Western Australia

Personnel
- Captain: Chloe Piparo
- Coach: Rebecca Grundy

Team information
- Colours: Gold Black
- Founded: First recorded match: 1934
- Home ground: WACA Ground, Perth

History
- First-class debut: England in 1934 at WACA Ground, Perth
- AWCC wins: 1
- WNCL wins: 1
- WT20C wins: 0
- Official website: WACA

= Western Australia women's cricket team =

Women's cricket team

The Western Australia women's cricket team, previously known as Western Fury, is the women's representative cricket team for the Australian State of Western Australia. They play their home games at WACA West Ground, Perth. They compete in the Women's National Cricket League (WNCL), the premier 50-over women's cricket tournament in Australia. They previously played in the now-defunct Australian Women's Twenty20 Cup and Australian Women's Cricket Championships.

==History==

===1934–1935: Early history===
Western Australia's first recorded match was a draw against England in a two-day tourist match from 24 to 26 November 1934.

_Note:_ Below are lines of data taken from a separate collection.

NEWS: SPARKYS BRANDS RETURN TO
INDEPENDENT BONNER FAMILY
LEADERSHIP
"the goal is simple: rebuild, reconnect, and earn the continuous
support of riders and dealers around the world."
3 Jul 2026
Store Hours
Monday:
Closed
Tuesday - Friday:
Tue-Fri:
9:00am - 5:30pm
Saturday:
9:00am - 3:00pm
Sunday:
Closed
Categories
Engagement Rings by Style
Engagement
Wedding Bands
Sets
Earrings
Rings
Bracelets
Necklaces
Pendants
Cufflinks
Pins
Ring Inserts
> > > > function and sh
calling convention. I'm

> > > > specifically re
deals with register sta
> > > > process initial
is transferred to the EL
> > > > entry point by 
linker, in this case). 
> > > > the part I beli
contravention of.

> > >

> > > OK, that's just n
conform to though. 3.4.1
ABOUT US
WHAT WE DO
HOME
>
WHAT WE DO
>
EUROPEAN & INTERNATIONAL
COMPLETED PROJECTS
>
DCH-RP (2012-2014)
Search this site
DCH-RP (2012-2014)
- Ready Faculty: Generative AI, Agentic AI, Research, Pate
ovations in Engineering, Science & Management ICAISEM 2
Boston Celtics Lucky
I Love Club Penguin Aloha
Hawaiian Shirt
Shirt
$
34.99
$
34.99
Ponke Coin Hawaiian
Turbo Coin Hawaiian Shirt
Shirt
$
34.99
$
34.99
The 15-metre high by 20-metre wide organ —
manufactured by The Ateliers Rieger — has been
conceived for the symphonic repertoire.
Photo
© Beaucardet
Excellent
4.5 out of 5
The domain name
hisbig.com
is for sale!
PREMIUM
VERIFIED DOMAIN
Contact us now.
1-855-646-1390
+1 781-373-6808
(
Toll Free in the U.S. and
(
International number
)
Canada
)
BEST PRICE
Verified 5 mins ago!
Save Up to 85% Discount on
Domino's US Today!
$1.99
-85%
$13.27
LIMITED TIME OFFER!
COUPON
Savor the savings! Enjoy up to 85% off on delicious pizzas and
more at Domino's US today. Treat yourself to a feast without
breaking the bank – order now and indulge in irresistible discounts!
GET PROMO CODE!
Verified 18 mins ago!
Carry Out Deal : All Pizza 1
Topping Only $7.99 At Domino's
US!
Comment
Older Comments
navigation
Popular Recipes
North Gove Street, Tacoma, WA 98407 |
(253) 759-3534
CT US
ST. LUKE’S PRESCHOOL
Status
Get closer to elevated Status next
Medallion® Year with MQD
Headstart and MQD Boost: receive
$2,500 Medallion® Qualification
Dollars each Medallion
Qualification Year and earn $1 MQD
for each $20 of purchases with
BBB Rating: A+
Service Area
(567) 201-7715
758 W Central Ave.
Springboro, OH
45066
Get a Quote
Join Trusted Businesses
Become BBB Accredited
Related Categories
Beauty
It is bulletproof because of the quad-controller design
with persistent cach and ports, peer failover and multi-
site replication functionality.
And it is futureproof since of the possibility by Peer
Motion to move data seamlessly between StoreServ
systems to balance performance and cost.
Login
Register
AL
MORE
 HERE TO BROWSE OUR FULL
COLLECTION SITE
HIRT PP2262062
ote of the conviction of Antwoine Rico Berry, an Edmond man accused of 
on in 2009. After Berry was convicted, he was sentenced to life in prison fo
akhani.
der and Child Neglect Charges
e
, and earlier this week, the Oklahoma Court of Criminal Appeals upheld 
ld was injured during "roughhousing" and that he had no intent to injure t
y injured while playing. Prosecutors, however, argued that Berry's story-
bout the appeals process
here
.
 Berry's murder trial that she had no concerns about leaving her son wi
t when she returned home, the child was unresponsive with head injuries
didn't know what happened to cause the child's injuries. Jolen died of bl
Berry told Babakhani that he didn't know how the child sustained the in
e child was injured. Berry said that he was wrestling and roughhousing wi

===1936–1996: Australian Women's Cricket Championships===
Western Australia joined the Australian Women's Cricket Championships for the 1936–37 tournament. They continued to play in the Championships until its final season in 1995–96. Western Australia won the title on one occasion, in 1986–87.

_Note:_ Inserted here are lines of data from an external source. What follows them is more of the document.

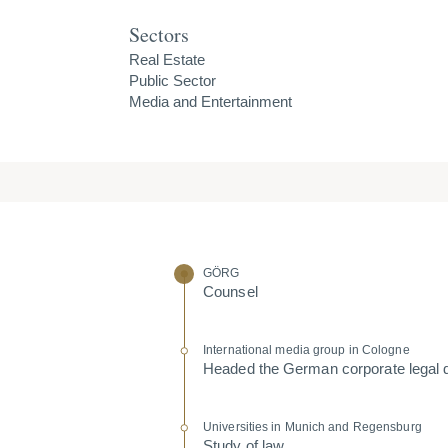
Sectors
Real Estate
Public Sector
Media and Entertainment
GÖRG
Counsel
Inter­na­tional media group in Cologne
Headed the German corporate legal 
Univer­sities in Munich and Regensburg
Study of law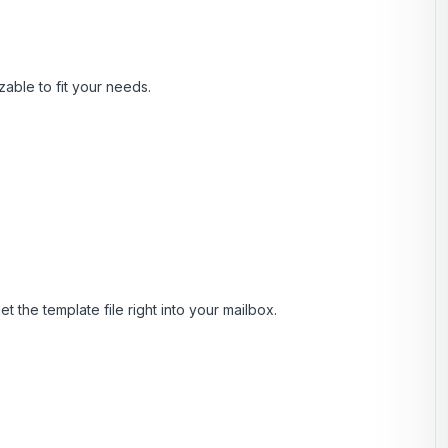
zable to fit your needs.
t the template file right into your mailbox.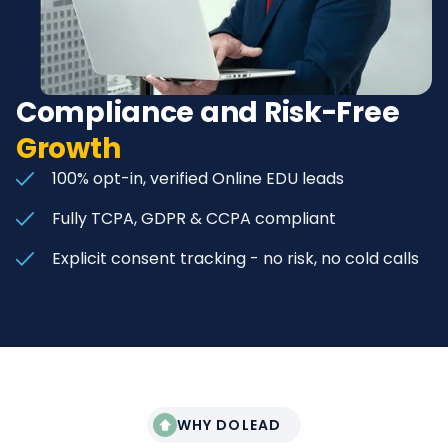
Compliance and Risk-Free
Growth
100% opt-in, verified Online EDU leads
Fully TCPA, GDPR & CCPA compliant
Explicit consent tracking - no risk, no cold calls
WHY DOLEAD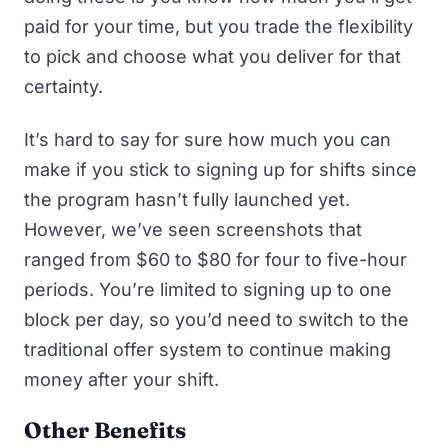
paid for your time, but you trade the flexibility
to pick and choose what you deliver for that
certainty.
It’s hard to say for sure how much you can
make if you stick to signing up for shifts since
the program hasn’t fully launched yet.
However, we’ve seen screenshots that
ranged from $60 to $80 for four to five-hour
periods. You’re limited to signing up to one
block per day, so you’d need to switch to the
traditional offer system to continue making
money after your shift.
Other Benefits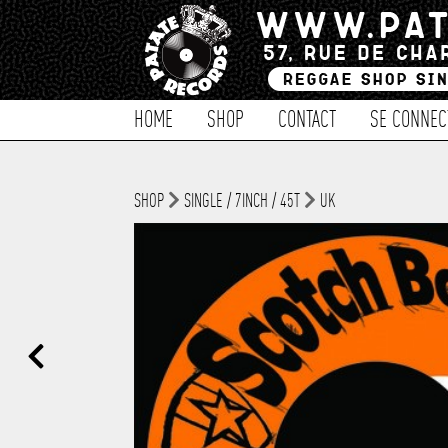
HOME
SHOP
CONTACT
SE CONNEC
SHOP
SINGLE / 7INCH / 45T
UK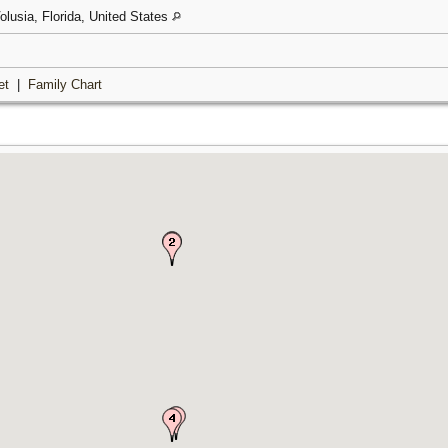
olusia, Florida, United States
et
|
Family Chart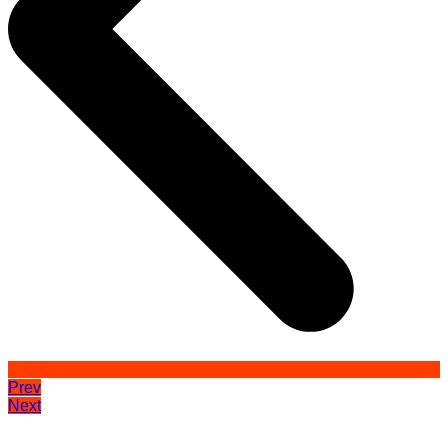
Prev
Next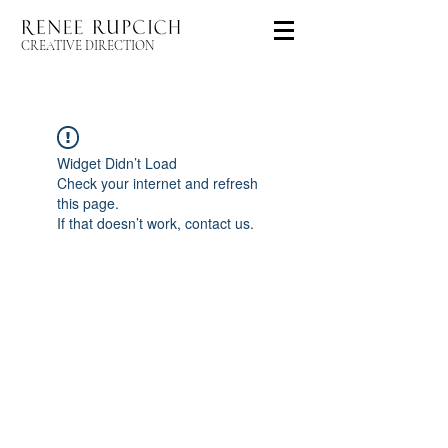
CREATIVE DIRECTION
Widget Didn’t Load
Check your internet and refresh
this page.
If that doesn’t work, contact us.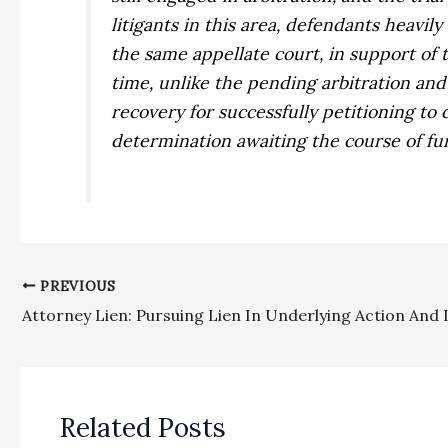
litigants in this area, defendants heavily
the same appellate court, in support of 
time, unlike the pending arbitration and 
recovery for successfully petitioning to
determination awaiting the course of fu
PREVIOUS
Related Posts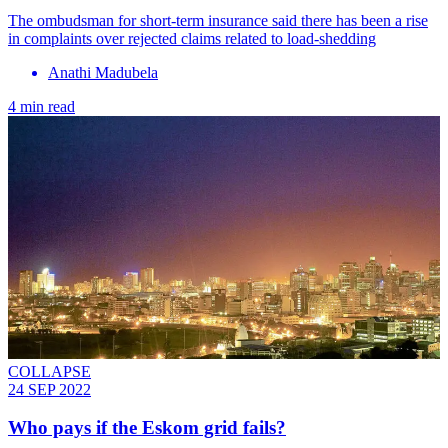
The ombudsman for short-term insurance said there has been a rise
in complaints over rejected claims related to load-shedding
Anathi Madubela
4 min read
COLLAPSE
24 SEP 2022
Who pays if the Eskom grid fails?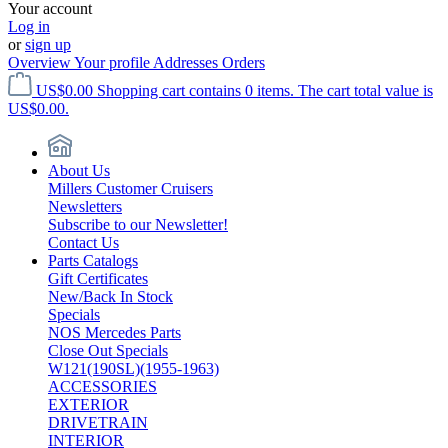
Your account
Log in
or
sign up
Overview
Your profile
Addresses
Orders
US$0.00
Shopping cart contains 0 items. The cart total value is
US$0.00.
About Us
Millers Customer Cruisers
Newsletters
Subscribe to our Newsletter!
Contact Us
Parts Catalogs
Gift Certificates
New/Back In Stock
Specials
NOS Mercedes Parts
Close Out Specials
W121(190SL)(1955-1963)
ACCESSORIES
EXTERIOR
DRIVETRAIN
INTERIOR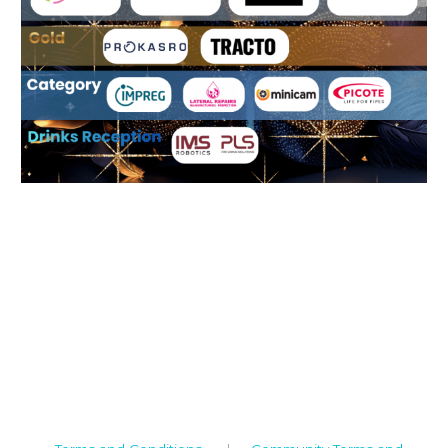
Camden House, Warwick Road, Kenilworth
Warwickshire. CV8 1TH
United Kingdom
Tel: +44 (0)1926 513 773
2019© Copyright UKSTT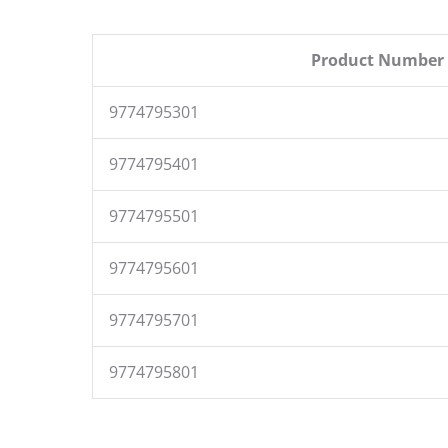
Product Number
9774795301
9774795401
9774795501
9774795601
9774795701
9774795801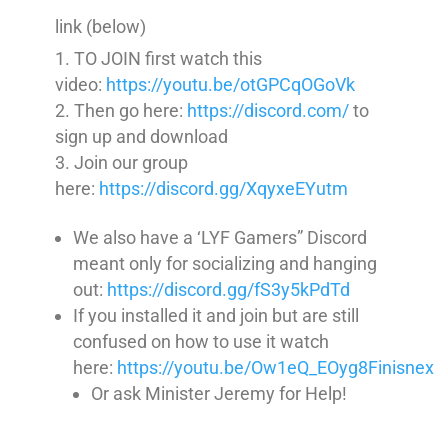
link (below)
TO JOIN first watch this
video:
https://youtu.be/otGPCqOGoVk
Then go here:
https://discord.com/
to
sign up and download
Join our group
here:
https://discord.gg/XqyxeEYutm
We also have a ‘LYF Gamers” Discord
meant only for socializing and hanging
out:
https://discord.gg/fS3y5kPdTd
If you installed it and join but are still
confused on how to use it watch
here:
https://youtu.be/Ow1eQ_EOyg8Finisnex
Or ask Minister Jeremy for Help!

===1996–present: Women's National Cricket League and Twenty20 Cup===
Western Australia joined the newly established WNCL in 1996–97. They have won the title once, in 2019–20. Their best finish in the Australian Women's Twenty20 Cup was runners-up in 2012–13, when they lost the final to New South Wales by 5 wickets.

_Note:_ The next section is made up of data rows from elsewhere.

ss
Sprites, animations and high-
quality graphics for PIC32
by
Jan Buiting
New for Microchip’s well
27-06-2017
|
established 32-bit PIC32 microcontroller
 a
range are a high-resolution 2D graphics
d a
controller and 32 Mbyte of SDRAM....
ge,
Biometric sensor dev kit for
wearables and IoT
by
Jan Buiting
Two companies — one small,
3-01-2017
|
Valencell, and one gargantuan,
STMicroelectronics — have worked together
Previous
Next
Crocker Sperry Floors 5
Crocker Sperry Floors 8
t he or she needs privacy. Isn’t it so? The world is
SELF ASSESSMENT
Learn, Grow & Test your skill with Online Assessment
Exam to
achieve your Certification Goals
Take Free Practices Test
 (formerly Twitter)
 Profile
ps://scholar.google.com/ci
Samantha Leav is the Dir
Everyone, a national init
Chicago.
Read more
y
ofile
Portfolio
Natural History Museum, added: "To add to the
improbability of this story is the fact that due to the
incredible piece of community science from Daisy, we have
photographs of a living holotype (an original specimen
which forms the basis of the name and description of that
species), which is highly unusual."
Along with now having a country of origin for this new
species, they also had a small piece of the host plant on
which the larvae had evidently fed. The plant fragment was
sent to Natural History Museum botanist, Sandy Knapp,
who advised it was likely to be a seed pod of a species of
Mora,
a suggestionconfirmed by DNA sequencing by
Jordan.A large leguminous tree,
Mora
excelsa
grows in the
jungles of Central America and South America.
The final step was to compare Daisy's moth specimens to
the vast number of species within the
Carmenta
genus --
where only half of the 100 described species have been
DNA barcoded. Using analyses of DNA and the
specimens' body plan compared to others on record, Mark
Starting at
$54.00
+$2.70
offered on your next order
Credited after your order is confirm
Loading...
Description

On 29 July 2019, the Western Australian Cricket Association announced that the name of the team would change from Western Fury to simply Western Australia Women, alongside a similar change to the men's team which dropped its "Warriors" nickname.

==Grounds==
Western Australia have used a number of grounds over the years. Their first recorded home match against England in 1934 was played at the WACA Ground, Perth. Historically they have played the vast majority of their home matches at various grounds in Perth. Outside Perth, they have played sporadic matches in other locations including Geraldton, Crawley, Fremantle and Baldivis.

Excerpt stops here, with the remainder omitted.